Systematic reviews and randomised controlled trials (RCTs) generally support the use of exercise interventions to reduce pain and improve function in patients with chronic non-specific low back pain (LBP). However, many RCTs in the field of LBP include small numbers of subjects, have significant methodological limitations and use diverse exercise interventions. This review shows that the smaller RCTs often overestimate the true effectiveness or fail to detect true benefits. Also, statistically significant results from RCTs of low methodological quality might not be valid.

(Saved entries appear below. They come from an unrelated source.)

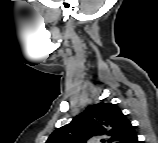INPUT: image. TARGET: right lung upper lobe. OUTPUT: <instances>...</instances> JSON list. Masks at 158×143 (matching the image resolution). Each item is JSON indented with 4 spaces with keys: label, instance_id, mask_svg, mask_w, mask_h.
I'll list each match as a JSON object with an SVG mask.
<instances>
[{
    "label": "right lung upper lobe",
    "instance_id": "obj_1",
    "mask_svg": "<svg viewBox=\"0 0 158 143\" xmlns=\"http://www.w3.org/2000/svg\"><path fill=\"white\" fill-rule=\"evenodd\" d=\"M103 138L105 143H135L134 127L119 107L101 102L89 106L69 124L56 129L46 143H87Z\"/></svg>",
    "mask_w": 158,
    "mask_h": 143
}]
</instances>
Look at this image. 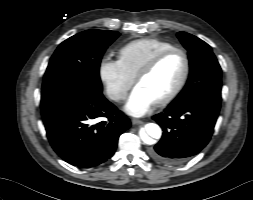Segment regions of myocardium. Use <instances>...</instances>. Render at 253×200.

This review showed that evidence from RCTs that are larger (? 40 subjects in exercise group), score high on the adapted van Tulder methodological quality criteria and have used adequate statistical tests, support the use of exercise for patients with LBP of at least 6 weeks' duration, although the effect sizes tend to be smaller. This higher quality evidence particularly supports the use of strengthening exercises, (organised) aerobic exercises, general exercises, hydrotherapy and McKenzie exercises for back pain of at least 6 weeks' duration.

Physical Therapy Reviews, 2007, 12(3), 221-232(12).